## What to work on
What you return must be every line below that includes the word "character".
--- Listed records ---
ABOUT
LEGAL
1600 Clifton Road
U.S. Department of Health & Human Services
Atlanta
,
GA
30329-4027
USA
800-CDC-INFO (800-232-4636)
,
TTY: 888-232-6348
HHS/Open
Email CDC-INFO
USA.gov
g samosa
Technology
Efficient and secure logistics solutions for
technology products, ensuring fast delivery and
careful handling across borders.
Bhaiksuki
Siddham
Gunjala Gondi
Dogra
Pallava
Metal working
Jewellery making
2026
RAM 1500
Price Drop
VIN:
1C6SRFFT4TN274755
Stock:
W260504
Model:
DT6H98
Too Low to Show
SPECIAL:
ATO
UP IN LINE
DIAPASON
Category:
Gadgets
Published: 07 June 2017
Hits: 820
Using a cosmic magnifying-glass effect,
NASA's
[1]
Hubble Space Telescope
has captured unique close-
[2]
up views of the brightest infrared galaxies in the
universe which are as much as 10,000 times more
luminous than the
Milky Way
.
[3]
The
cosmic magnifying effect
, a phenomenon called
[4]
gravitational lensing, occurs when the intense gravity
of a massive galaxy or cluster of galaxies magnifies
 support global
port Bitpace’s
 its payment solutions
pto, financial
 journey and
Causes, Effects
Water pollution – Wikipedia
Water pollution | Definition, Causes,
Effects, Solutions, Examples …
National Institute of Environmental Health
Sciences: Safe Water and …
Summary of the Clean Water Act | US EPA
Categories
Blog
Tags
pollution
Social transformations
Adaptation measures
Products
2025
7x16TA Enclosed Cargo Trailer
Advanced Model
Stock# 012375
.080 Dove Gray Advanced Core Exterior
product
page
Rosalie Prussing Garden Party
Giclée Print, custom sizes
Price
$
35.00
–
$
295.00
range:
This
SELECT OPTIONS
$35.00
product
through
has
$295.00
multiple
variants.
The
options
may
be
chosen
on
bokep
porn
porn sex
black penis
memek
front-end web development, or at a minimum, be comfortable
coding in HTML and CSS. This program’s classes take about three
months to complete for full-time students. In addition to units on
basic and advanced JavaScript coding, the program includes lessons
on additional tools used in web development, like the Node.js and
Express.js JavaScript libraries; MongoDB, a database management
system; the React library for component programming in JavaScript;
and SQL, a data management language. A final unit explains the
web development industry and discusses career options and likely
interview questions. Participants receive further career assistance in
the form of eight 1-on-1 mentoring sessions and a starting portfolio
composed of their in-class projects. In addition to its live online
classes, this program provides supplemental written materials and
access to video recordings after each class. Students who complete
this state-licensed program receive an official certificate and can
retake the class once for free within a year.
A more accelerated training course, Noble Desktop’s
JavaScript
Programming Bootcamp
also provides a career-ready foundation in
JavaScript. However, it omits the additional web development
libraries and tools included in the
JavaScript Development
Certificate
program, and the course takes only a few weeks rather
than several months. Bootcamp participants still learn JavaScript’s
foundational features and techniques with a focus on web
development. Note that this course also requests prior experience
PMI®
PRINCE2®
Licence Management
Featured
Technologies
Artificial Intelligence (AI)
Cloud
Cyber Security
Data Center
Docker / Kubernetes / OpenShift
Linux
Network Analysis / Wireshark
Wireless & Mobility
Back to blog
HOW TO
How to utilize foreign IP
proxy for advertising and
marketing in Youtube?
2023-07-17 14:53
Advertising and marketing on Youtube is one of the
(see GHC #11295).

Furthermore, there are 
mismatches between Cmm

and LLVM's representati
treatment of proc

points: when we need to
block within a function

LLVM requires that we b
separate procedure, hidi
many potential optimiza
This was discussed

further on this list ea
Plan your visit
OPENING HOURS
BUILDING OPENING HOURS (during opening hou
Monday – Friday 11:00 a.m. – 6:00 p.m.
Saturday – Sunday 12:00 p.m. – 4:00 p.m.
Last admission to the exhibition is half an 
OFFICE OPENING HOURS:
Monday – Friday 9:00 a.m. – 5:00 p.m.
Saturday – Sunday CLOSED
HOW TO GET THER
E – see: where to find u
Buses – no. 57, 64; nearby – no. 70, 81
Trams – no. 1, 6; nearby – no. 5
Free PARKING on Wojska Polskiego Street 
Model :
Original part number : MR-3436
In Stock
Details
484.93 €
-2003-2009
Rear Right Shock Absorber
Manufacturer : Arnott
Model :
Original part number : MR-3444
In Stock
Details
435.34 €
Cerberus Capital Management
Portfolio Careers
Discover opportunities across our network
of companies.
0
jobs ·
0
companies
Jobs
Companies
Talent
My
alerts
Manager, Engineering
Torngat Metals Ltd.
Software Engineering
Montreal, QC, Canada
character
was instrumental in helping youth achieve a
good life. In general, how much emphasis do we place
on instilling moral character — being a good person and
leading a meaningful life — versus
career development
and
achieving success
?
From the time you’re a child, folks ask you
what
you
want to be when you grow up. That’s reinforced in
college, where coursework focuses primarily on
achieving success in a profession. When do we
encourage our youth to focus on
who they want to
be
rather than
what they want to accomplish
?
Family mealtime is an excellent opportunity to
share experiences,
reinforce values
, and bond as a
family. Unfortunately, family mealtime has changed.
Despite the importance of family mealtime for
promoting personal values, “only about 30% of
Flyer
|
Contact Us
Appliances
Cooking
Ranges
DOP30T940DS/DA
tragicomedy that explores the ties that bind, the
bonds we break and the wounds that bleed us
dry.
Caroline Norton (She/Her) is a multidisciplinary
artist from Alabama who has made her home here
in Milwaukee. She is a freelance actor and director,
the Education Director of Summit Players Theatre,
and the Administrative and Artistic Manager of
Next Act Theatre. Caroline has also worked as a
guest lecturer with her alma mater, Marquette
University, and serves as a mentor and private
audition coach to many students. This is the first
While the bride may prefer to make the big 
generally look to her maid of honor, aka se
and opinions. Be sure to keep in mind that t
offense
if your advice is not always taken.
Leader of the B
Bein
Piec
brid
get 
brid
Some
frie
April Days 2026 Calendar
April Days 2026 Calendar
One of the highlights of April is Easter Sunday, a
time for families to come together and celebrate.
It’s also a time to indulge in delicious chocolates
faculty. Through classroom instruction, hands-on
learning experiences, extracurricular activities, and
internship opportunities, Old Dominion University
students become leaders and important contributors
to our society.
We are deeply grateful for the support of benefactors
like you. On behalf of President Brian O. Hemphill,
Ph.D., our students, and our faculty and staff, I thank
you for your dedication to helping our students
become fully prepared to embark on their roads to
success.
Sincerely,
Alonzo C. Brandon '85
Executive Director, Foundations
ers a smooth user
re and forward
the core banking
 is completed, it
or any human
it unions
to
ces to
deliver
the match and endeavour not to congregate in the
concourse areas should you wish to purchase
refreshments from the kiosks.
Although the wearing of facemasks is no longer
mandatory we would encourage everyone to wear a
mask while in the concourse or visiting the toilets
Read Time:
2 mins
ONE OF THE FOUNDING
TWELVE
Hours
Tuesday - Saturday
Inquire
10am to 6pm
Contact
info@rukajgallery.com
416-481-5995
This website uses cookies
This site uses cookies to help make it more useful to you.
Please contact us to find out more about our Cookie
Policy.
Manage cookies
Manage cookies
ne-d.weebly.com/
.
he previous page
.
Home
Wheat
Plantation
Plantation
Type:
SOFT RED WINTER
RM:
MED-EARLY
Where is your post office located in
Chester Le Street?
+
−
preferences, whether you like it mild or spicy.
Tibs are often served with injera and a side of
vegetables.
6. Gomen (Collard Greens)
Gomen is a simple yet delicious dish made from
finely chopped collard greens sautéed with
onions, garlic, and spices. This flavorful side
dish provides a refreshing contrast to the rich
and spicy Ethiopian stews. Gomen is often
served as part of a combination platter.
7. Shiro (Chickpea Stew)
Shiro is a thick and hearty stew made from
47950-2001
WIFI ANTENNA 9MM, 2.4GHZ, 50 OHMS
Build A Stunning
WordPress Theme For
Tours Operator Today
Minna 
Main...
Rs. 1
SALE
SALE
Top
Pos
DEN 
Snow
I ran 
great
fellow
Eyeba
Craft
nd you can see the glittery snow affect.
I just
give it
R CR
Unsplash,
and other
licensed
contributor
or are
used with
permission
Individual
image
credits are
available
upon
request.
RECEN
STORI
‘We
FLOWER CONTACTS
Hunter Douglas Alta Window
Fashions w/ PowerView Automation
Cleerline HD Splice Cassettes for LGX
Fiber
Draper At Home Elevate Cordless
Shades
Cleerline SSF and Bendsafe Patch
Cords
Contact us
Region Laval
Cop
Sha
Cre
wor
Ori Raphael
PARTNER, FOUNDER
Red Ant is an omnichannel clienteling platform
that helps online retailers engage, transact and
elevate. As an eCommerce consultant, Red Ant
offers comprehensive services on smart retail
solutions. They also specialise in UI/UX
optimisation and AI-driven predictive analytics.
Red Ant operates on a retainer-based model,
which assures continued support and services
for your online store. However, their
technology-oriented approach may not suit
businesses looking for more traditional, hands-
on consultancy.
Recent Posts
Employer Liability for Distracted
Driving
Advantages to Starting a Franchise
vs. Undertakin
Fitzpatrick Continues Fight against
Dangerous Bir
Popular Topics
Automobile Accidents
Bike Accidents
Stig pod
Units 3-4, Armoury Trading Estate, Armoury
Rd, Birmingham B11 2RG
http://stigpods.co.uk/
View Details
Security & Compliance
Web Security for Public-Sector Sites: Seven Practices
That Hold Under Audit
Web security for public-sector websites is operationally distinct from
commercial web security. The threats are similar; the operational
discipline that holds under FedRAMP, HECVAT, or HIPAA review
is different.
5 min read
---
## Solution to the problem
character
on instilling moral character — being a good person and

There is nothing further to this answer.